- Material shown
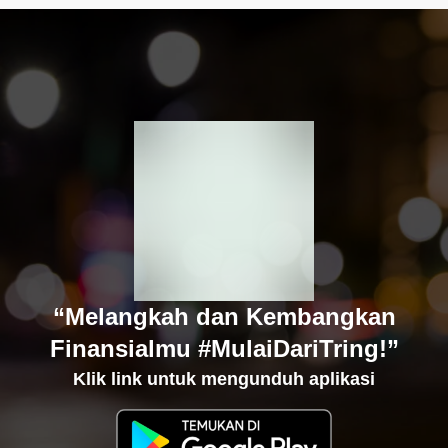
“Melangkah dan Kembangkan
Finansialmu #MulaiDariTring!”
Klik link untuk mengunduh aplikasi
---
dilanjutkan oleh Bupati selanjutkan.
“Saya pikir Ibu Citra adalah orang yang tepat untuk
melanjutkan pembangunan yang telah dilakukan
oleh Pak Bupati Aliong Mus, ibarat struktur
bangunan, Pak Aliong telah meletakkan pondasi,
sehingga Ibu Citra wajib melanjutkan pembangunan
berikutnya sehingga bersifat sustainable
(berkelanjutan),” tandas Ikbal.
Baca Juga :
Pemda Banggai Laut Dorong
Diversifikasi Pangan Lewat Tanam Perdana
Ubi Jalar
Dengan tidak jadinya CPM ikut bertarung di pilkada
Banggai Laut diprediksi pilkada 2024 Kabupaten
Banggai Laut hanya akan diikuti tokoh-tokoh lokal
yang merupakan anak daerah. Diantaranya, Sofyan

- Prompt
Retype, in the same exact form, the lines of the material above from the line holding "melanjutkan pembangunan yang telah dilakukan" through the line holding "yang merupakan anak".

- Exercise solution
melanjutkan pembangunan yang telah dilakukan
oleh Pak Bupati Aliong Mus, ibarat struktur
bangunan, Pak Aliong telah meletakkan pondasi,
sehingga Ibu Citra wajib melanjutkan pembangunan
berikutnya sehingga bersifat sustainable
(berkelanjutan),” tandas Ikbal.
Baca Juga :
Pemda Banggai Laut Dorong
Diversifikasi Pangan Lewat Tanam Perdana
Ubi Jalar
Dengan tidak jadinya CPM ikut bertarung di pilkada
Banggai Laut diprediksi pilkada 2024 Kabupaten
Banggai Laut hanya akan diikuti tokoh-tokoh lokal
yang merupakan anak daerah. Diantaranya, Sofyan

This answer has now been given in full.